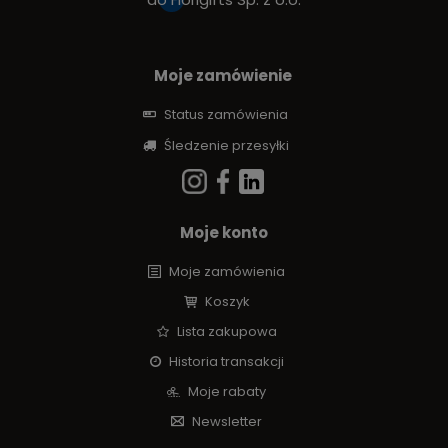
Moje zamówienie
Status zamówienia
Śledzenie przesyłki
Moje konto
Moje zamówienia
Koszyk
Lista zakupowa
Historia transakcji
Moje rabaty
Newsletter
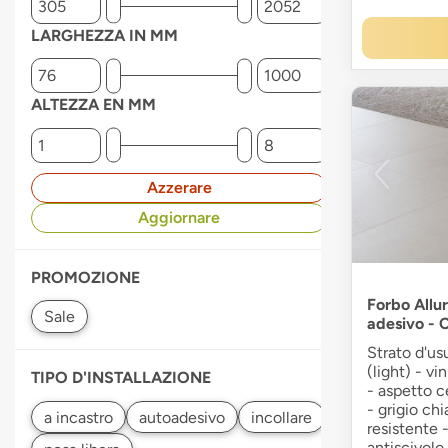
LARGHEZZA IN MM
ALTEZZA EN MM
Azzerare
Aggiornare
PROMOZIONE
Forbo Allur
adesivo - 
Strato d'us
(light) - vi
TIPO D'INSTALLAZIONE
- aspetto c
- grigio ch
resistente 
antiscivolo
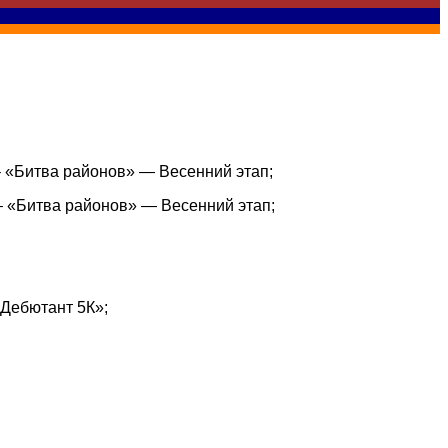
– «Битва районов» — Весенний этап;
– «Битва районов» — Весенний этап;
«Дебютант 5К»;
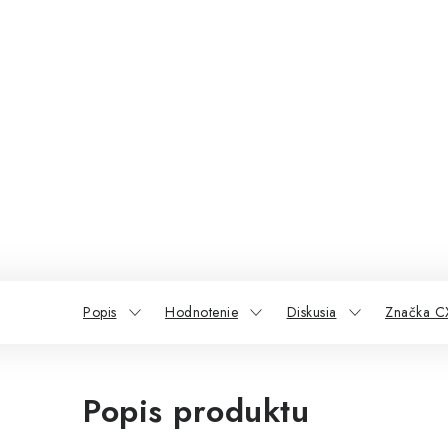
Popis
Hodnotenie
Diskusia
Značka C
Popis produktu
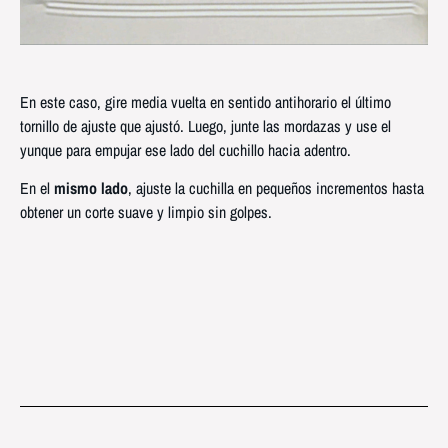
En este caso, gire media vuelta en sentido antihorario el último
tornillo de ajuste que ajustó. Luego, junte las mordazas y use el
yunque para empujar ese lado del cuchillo hacia adentro.
En el
mismo lado
, ajuste la cuchilla en pequeños incrementos hasta
obtener un corte suave y limpio sin golpes.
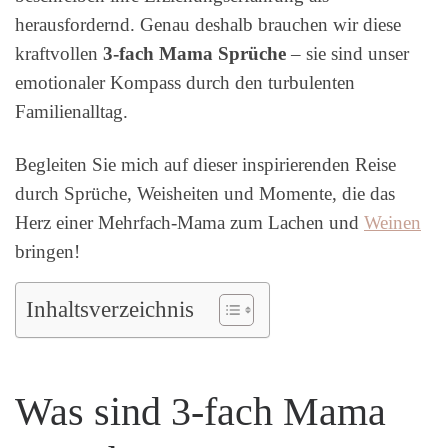
herausfordernd. Genau deshalb brauchen wir diese
kraftvollen
3-fach Mama Sprüche
– sie sind unser
emotionaler Kompass durch den turbulenten
Familienalltag.
Begleiten Sie mich auf dieser inspirierenden Reise
durch Sprüche, Weisheiten und Momente, die das
Herz einer Mehrfach-Mama zum Lachen und
Weinen
bringen!
Inhaltsverzeichnis
Was sind 3-fach Mama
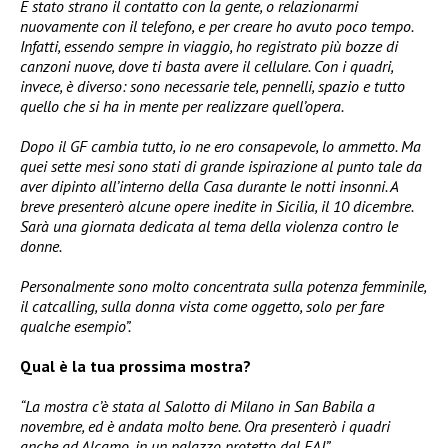
È stato strano il contatto con la gente, o relazionarmi
nuovamente con il telefono, e per creare ho avuto poco tempo.
Infatti, essendo sempre in viaggio, ho registrato più bozze di
canzoni nuove, dove ti basta avere il cellulare. Con i quadri,
invece, è diverso: sono necessarie tele, pennelli, spazio e tutto
quello che si ha in mente per realizzare quell’opera.
Dopo il GF cambia tutto, io ne ero consapevole, lo ammetto. Ma
quei sette mesi sono stati di grande ispirazione al punto tale da
aver dipinto all’interno della Casa durante le notti insonni. A
breve presenterò alcune opere inedite in Sicilia, il 10 dicembre.
Sarà una giornata dedicata al tema della violenza contro le
donne.
Personalmente sono molto concentrata sulla potenza femminile,
il catcalling, sulla donna vista come oggetto, solo per fare
qualche esempio”.
Qual è la tua prossima mostra?
“La mostra c’è stata al Salotto di Milano in San Babila a
novembre, ed è andata molto bene. Ora presenterò i quadri
anche ad Alcamo, in un palazzo protetto dal FAI”.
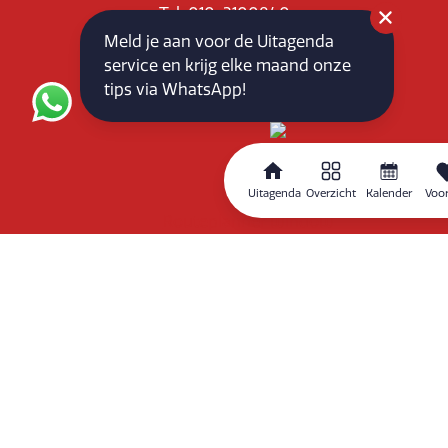
Tel: 010-3100840
E-mail: info@vlaardingenpartners.nl
Meld je aan voor de Uitagenda
KvK: 71555544
service en krijg elke maand onze
BTW : NL858760939B01
tips via WhatsApp!
Uitagenda
Overzicht
Kalender
Voor
Routeplanner
Home
Overzicht
Kalender
Zoeken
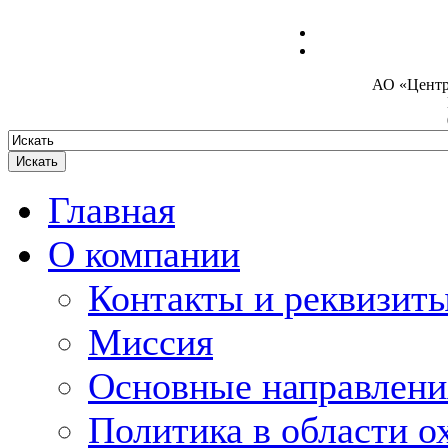
Электроника
АО «Центр
Главная
О компании
Контакты и реквизит
Миссия
Основные направлени
Политика в области о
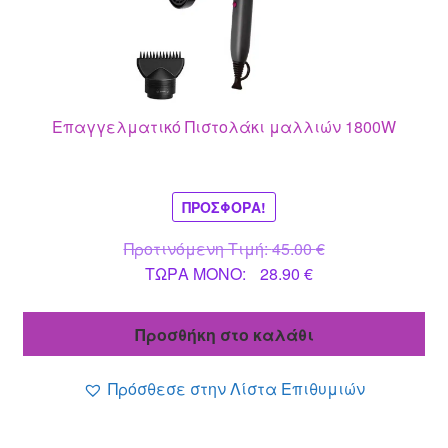
Επαγγελματικό Πιστολάκι μαλλιών 1800W
ΠΡΟΣΦΟΡΆ!
Original
Προτινόμενη Τιμή:
45.00
€
Η
price
ΤΩΡΑ MONO:
28.90
€
τρέχουσα
was:
τιμή
45.00 €.
Προσθήκη στο καλάθι
είναι:
28.90 €.
Πρόσθεσε στην Λίστα Επιθυμιών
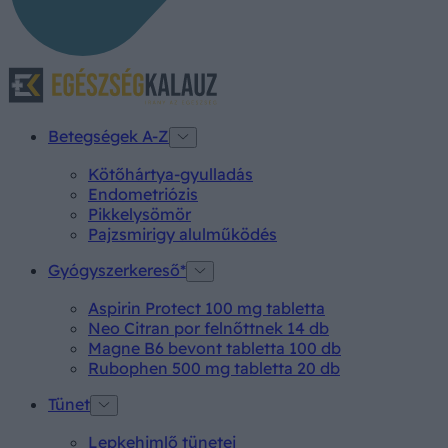
Betegségek A-Z
Kötőhártya-gyulladás
Endometriózis
Pikkelysömör
Pajzsmirigy alulműködés
Gyógyszerkereső*
Aspirin Protect 100 mg tabletta
Neo Citran por felnőttnek 14 db
Magne B6 bevont tabletta 100 db
Rubophen 500 mg tabletta 20 db
Tünet
Lepkehimlő tünetei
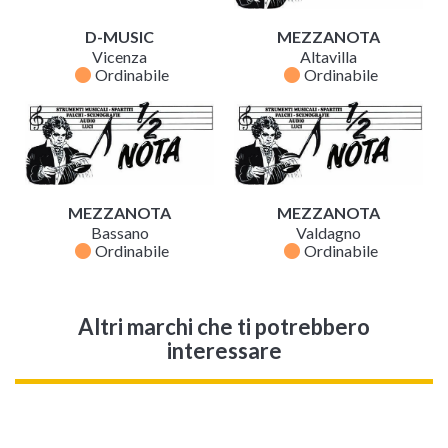
D-MUSIC
MEZZANOTA
Vicenza
Altavilla
fiber_manual_record
fiber_manual_record
Ordinabile
Ordinabile
MEZZANOTA
MEZZANOTA
Bassano
Valdagno
fiber_manual_record
fiber_manual_record
Ordinabile
Ordinabile
Altri marchi che ti potrebbero
interessare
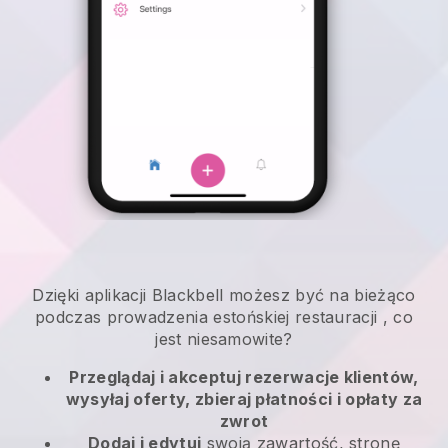
Dzięki aplikacji
Blackbell
możesz być na bieżąco
podczas prowadzenia estońskiej restauracji
, co
jest niesamowite?
Przeglądaj i akceptuj rezerwacje klientów,
wysyłaj oferty, zbieraj płatności i opłaty za
zwrot
Dodaj i edytuj
swoją zawartość, stronę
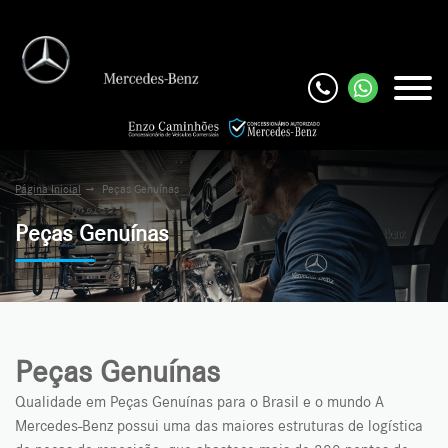
Página Inicial
Peças Genuínas
Peças Genuínas
Peças Genuínas
Qualidade em Peças Genuínas para o Brasil e o mundo A
Mercedes-Benz possui uma das maiores estruturas de logística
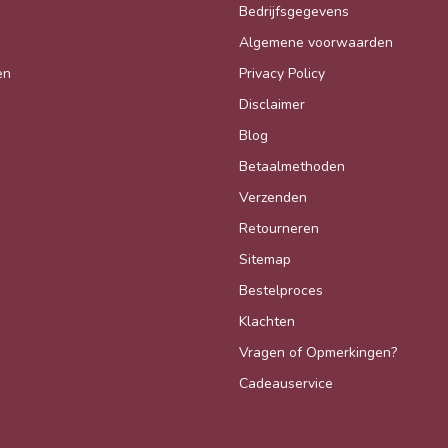
Bedrijfsgegevens
Algemene voorwaarden
en
Privacy Policy
Disclaimer
Blog
Betaalmethoden
Verzenden
Retourneren
Sitemap
Bestelproces
Klachten
Vragen of Opmerkingen?
Cadeauservice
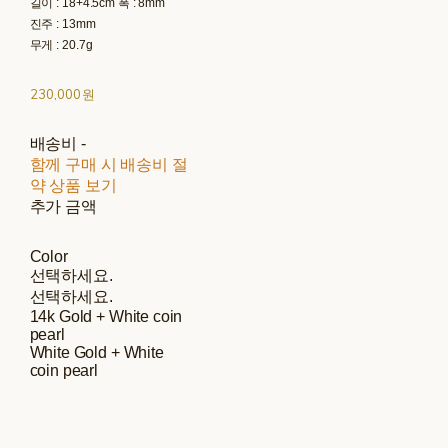
길이 : 18+4.5cm 폭 : 8mm
진주 : 13mm
무게 : 20.7g
230,000원
배송비
-
함께 구매 시 배송비 절
약 상품 보기
추가 금액
Color
선택하세요.
선택하세요.
14k Gold + White coin
pearl
White Gold + White
coin pearl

# # # # #

*AIM OF THE EXERCISE*.
Within the data above, pick out all lines holding the word "Mama".

*OUTPUT*.
3-fach Mama Sprüche
Herz einer Mehrfach-Mama zum Lachen und
Was sind 3-fach Mama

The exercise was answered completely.